Le jour J est enfin arrivé et je me dis, alors que je profite encore un peu de mon lit en ce froid matin de novembre, que nous ne sommes toujours pas vraiment prêts. Nos entraînements nous ont, certes, permis de nous améliorer, mais je n’ai pas encore l’impression que nous avons relevé assez notre niveau pour remporter la compétition. Il va falloir que l’on se surpasse si on veut réussir.

Je me lève et vais préparer un café et du pain pour Joy qui dort encore, puis je la réveille doucement en caressant ses beaux cheveux étalés sur l’oreiller. Elle s’étire à mes côtés et je souris. Elle n’a toujours pas récupéré l’usage complet de sa cheville, mais à mon retour de Belgique, dans deux jours, elle pourra à nouveau abandonner les béquilles et reprendre l’entraînement. On est sur la fin de sa convalescence et elle a fait tous les exercices conseillés pour reprendre au plus vite. Je dépose le plateau avec le petit déjeuner sur ses genoux et m’installe à ses côtés pour profiter de ce petit moment à deux.

— Bon appétit, ma Chérie ! dis-je en l’invitant à se servir.

— Bonjour, homme parfait, rit-elle en se penchant pour déposer un baiser sur mes lèvres. Merci, tu es un amour.

— Je sais, je suis parfait ! Et puis, comme je ne pourrai pas le faire pendant les deux prochains jours, je fais ce qu’il faut pour que tu n’aies pas envie de me remplacer pendant mon absence !

— Aucune chance que j’aie cette envie, crois-moi ! Quant à toi… Évite de te trouver une petite belge à ramener, il n’y a pas de place dans ce lit et je ne compte pas laisser la mienne.

— Ah dommage pour le plan à trois, alors, me moqué-je. Mais là non plus, il n’y a pas de risque. Tu as pris trop de place dans ma vie pour que ça arrive, mon Cœur.

— Ça vaut mieux pour ton joli petit popotin, mon Chéri !

Je souris et nous finissons notre petit déjeuner en papotant. Je prends une rapide douche, mais reviens vite profiter de ces quelques instants avec elle avant de partir. Je vais l’abandonner ici car ce ne serait pas prudent que nous soyons vus à deux à la gare. Cela m’énerve un peu de passer ces deux jours avec Charline plutôt qu’avec elle, mais malheureusement, je ne peux rien y faire. Et nous sommes obligés de dormir à l’hôtel car il y a des réceptions et des événements avec la famille royale en soirée. C’est un concours international et il nous faut assister à toutes les cérémonies et faire honneur à l’ESD.

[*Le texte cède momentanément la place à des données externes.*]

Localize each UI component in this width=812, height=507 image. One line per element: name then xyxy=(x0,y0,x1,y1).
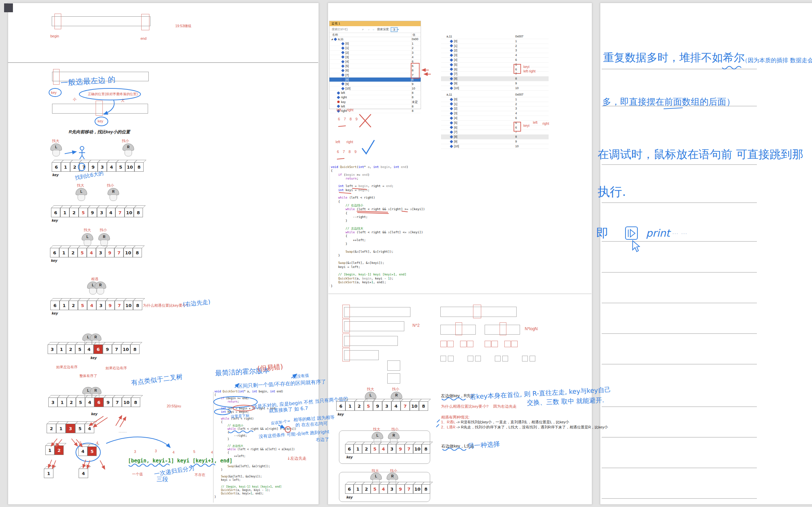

— Tu vas me manquer, ma Puce. On reste en contact par messages, de toute façon. Et demain, je ferai signe à la caméra pour que tu puisses penser à moi !

Le concours va en effet être diffusé en direct à l’ESD même s’il ne passera officiellement à la télé belge qu’autour des fêtes de Noël. Cela permet à tous les étudiants qui le souhaitent d’assister au spectacle. Et bizarrement, comme ça remplace les cours, il y a beaucoup de volontaires.

— Toi aussi tu vas me manquer, Amour, dit-elle en se lovant contre moi. Profite bien, éclate-toi, mais juste sur scène, hein ? Pas de bêtises !

Pas de risques que je fasse des bêtises. Je crois que je n’ai jamais été aussi amoureux de ma vie. Je la laisse aux bons soins de Kenzo et parviens enfin à quitter l’appartement non sans avoir échangé une tonne de baisers avec elle. Nous sommes vraiment comme deux adolescents qui se séparent pour la première fois. Tout ça pour aller à Bruxelles, à même pas une heure de train de Lille !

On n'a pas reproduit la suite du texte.